Clownerie und Artistik auf sehr hohen Niveau, so kann man den Brasilianer Raúl umschreiben. Der Handstand-Artist spielte seine Rolle als Playboy so überzeichnet und gleichzeitig charmant, dass im Publikum tränen vor Spass flossen. Raúl holte eine junge Frau aus dem Publikum, setzte sie auf sein Arbeitsgerät und machte über dem dem Kopf der Frau seine Performance. Wie sich das anfühlt, durfte ich bei den Proben am Nachmittag erleben. Raúl ist während er seinen Körper einhändig hochstemmt die Ruhe selbst. Der Brasilianer war eine tolle Abwechslung und begeisterte mit seiner humorvolle Art das Publikum.

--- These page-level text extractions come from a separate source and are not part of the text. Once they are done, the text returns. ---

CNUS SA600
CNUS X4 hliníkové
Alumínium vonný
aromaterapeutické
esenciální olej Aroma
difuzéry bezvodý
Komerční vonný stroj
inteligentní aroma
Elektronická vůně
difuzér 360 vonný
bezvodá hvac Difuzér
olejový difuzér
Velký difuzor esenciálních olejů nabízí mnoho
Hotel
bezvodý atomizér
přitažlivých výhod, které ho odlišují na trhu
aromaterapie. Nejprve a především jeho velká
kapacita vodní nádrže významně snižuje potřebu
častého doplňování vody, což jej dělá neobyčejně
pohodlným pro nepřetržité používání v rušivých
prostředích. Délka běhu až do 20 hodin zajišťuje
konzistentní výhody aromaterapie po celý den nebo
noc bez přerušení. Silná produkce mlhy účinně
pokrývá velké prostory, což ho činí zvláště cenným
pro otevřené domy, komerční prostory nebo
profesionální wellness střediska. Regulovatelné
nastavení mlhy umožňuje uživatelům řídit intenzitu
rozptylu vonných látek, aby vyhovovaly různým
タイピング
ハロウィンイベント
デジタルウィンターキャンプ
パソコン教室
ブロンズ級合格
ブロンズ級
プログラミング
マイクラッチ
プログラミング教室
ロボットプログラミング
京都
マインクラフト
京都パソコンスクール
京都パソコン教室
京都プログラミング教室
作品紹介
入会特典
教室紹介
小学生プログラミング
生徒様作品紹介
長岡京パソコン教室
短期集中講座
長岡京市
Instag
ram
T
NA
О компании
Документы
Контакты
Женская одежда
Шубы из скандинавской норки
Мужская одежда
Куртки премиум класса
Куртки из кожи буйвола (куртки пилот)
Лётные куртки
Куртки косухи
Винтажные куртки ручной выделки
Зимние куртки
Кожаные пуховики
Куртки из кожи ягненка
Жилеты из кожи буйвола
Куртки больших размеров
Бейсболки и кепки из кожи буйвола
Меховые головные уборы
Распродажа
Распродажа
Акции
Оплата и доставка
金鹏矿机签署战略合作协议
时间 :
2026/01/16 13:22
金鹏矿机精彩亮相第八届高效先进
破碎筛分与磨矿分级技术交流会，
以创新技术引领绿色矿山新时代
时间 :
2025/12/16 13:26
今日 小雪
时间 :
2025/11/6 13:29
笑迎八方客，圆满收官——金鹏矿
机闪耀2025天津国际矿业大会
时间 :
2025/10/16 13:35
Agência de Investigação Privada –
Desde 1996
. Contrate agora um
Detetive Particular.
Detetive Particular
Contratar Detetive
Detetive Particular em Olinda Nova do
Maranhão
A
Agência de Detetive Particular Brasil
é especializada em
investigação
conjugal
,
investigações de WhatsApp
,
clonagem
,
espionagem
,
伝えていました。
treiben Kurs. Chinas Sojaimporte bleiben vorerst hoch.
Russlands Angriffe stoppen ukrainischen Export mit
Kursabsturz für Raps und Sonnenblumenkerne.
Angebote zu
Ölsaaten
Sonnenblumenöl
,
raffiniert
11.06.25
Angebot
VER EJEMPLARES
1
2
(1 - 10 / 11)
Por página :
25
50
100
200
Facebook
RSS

Der Begriff Debütantin trifft bei Lulu nur bedingt zu. Immerhin wurde sie am Burlesque-Festival in Stuttgart zur Miss Burlesque gewählt und war schon auf diversen Festivals im Ausland zu sehen. Lulu brillieret mit aussergewöhnlichen Kostümen und einem grossen komödiantischen Talent. Es war also höchste Zeit, dass Lulu Applecheek ihr Heimspiel im Plaza gibt. Ihr erster Auftritt, eine Geschichte über Tauben, war ein gekonnter Mix aus klassischem Burlesque mit grossem Federfächer und Neo Burlesque.
War sie beim ersten Auftritt noch in der rolle des Vogels, schoss sie diesen buchstäblich bei ihrem zweiten Auftritt als Schneemann ab. Das Kostüm (siehe Foto unten) war einzigartig und repräsentierte Lulus kreative Arbeit, die man nicht beschreiben kann, sondern erlebt haben muss.
An diesem Samstag jagte ein Höhepunkt den anderen. Bis der Moment kam und Bonnie Fox in ihrem dritten Outfit an diesem Abend die letzte Nummer ankündigen musste. Ein letzter Höhepunkt und Highlight. Die Chefin, das Herz und die Seele von Ohh lala Cherie, Emma Mylan präsentierte ihre schon fast legendäre Feuernummer zur Musik von Lindsey Stirling. Die Energie geladene Performance mit den Elektro- und Geigenklängen von Stirling, ist eine Mischung, die perfekt funktioniert.
Danach war eine der besten Ohh lala Cherie-Ausgaben vorbei. Oder doch nicht?
Nach der Show ging es in der Kosmos Bar gleich weiter. Es wurde sogar auf der Theke getanzt. Die grossartige Stimmung vom Saal übertrug sich auf die After Party wie man sie noch selten erlebt hatte. Kurz, es war der perfekte Abschluss eines perfekten Abend, den man so nicht planen kann.